Bisnis.com, JAKARTA - Rencana Otoritas Jasa Keuangan (OJK) membuat regulasi tersendiri buat penyelenggara teknologi finansial klaster aggregator mendapat respons positif dari para pemain dan asosiasi.
Hal ini terungkap dalam White Paper Studi Tata Kelola Model Bisnis dan Penyelenggara Aggregator dalam Mendorong Inklusi Keuangan dan Ekonomi di Indonesia yang dirilis pada November 2021.
Ketua Umum Asosiasi Fintech Indonesia (Aftech), Pandu Sjahrir mengungkap bahwa studi ini dibuat menilik jumlah pemain aggregator terus bertumbuh, di mana 35 platform telah masuk keangggotaan Aftech, sementara yang sudah terdaftar sebagai penyelenggara Inovasi Keuangan Digital di OJK atau objek regulatory sandbox pun mencapai 31 platform.
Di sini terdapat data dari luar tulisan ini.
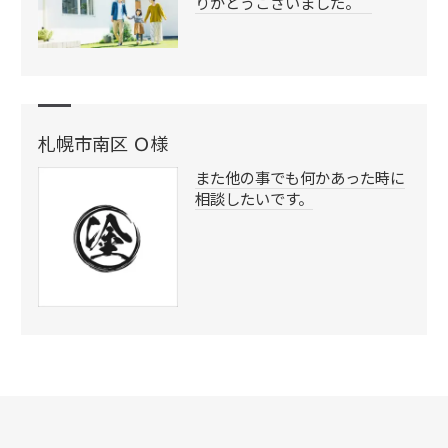
りがとうございました。
札幌市南区 Ｏ様
また他の事でも何かあった時に
相談したいです。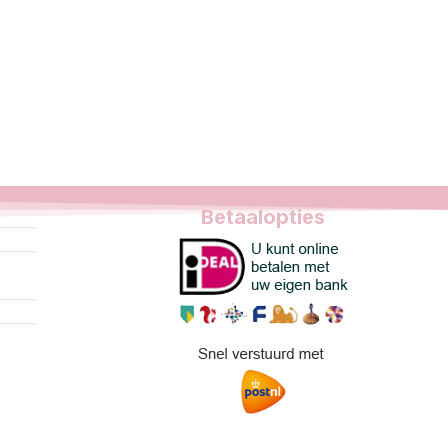
Betaalopties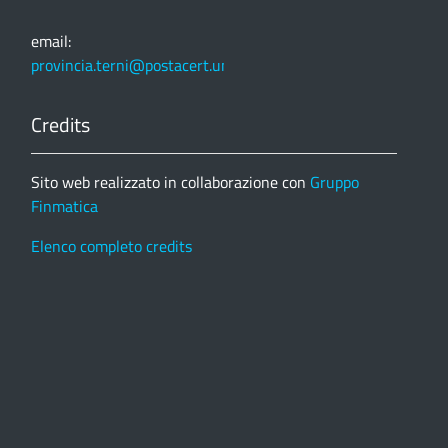
email:
provincia.terni@postacert.umbria.it
Credits
Sito web realizzato in collaborazione con
Gruppo
Finmatica
Elenco completo credits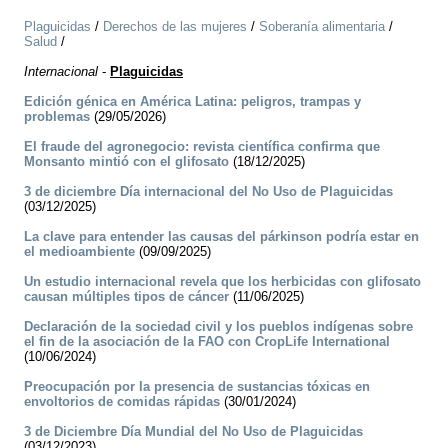
Plaguicidas
/
Derechos de las mujeres
/
Soberanía alimentaria
/
Salud
/
Internacional
-
Plaguicidas
Edición génica en América Latina: peligros, trampas y
problemas
(29/05/2026)
El fraude del agronegocio: revista científica confirma que
Monsanto mintió con el glifosato
(18/12/2025)
3 de diciembre Día internacional del No Uso de Plaguicidas
(03/12/2025)
La clave para entender las causas del párkinson podría estar en
el medioambiente
(09/09/2025)
Un estudio internacional revela que los herbicidas con glifosato
causan múltiples tipos de cáncer
(11/06/2025)
Declaración de la sociedad civil y los pueblos indígenas sobre
el fin de la asociación de la FAO con CropLife International
(10/06/2024)
Preocupación por la presencia de sustancias tóxicas en
envoltorios de comidas rápidas
(30/01/2024)
3 de Diciembre Día Mundial del No Uso de Plaguicidas
(03/12/2023)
"Perkembangan ini tentu perlu menjadi perhatian asosiasi, di mana setiap penyelenggara yang tumbuh harus tetap menjaga tata kelola sesuai peraturan yang berlaku. Hal ini penting untuk menciptakan ekosistem keuangan digital yang terus berinovasi namun tetap bertanggung jawab," tulisnya, dikutip Senin (20/12/2021).
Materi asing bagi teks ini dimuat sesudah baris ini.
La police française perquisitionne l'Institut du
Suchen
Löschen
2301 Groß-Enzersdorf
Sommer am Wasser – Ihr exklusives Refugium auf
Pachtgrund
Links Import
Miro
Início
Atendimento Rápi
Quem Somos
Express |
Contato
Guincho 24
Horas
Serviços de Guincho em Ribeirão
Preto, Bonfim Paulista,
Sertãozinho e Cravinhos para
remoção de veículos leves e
Studi yang melibatkan asosiasi para pemain aggregator yang terdaftar sebagai anggota Aftech dan pihak profesional independen ini pun setidaknya menghasilkan 6 rekomendasi dalam tata kelola fintech dengan model bisnis aggregator.
Baca Juga
Antara lain, definisi yang luas, aturan kerja sama dengan institusi finansial lain, tangkap jabatan direksi atau pengurus, arus uang, perlindungan konsumen, dan penerapan regulatory technology untuk pengawasan para pemain.
Aftech melihat klaster aggregator berperan penting dalam meningkatkan kesadaran masyarakat akan beragam produk finansial, yang pada akhirnya mendorong literasi sekaligus meningkatkan inklusi keusngan.
Hal ini karena bisnis utama para pemain hanya membandingkan beragam produk finansial dan memberikan sarana pengguna menyesuaikan pilihan dengan kemampuan mereka secara langsung dalam platform, contohnya seperti CekAja dan Cermati.
Aftech sepakat dengan usulan OJK soal ketentuan bahwa setiap aggregator tidak bisa melakukan konsultasi pengguna terkait produk asuransi kepada pengguna, tidak diperkenankan menyimpan data pengguna yang tidak relevan dan tanpa persetujuan, menyediakan data privacy policy, memiliki layanan pengaduan yang bisa membantu menghubungkan pengguna dan mitra, serta menggunakan teknologi yang handal dalam menjalankan bisnis.
Namun, Aftech menyarankan agar aggregator diberikan keringanan terkait upaya menginformasikan dan membandingkan produk-produk asuransi, diizinkan memperoleh aliran dana pengguna berbasis escrow account perbankan, dan diizinkan untuk bekerja sama dengan institusi keuangan lain yang legal dan memiliki izin dari regulator terkait.
Adapun, Aftech juga mencontohkan beberapa regulasi di negara lain untuk memberikan gambaran soal model bisnis, termasuk bagaimana para pemain di wilayah terkait mendapatkan keuntungan dari layanan yang diberikannya.
Misalnya, Australia dan Uni Eropa mengatur aggregator bisa menjadi penghubung produk keuangan simpanan dan transaksi, pinjaman, kartu kredit, pengelolaan dana. India hanya layanan dari perbankan dan asuransi. Sementara Filipina, Singapura, dan Malaysia membatasi aggregator hanya boleh membandingkan produk asuransi konvensional maupun syariah.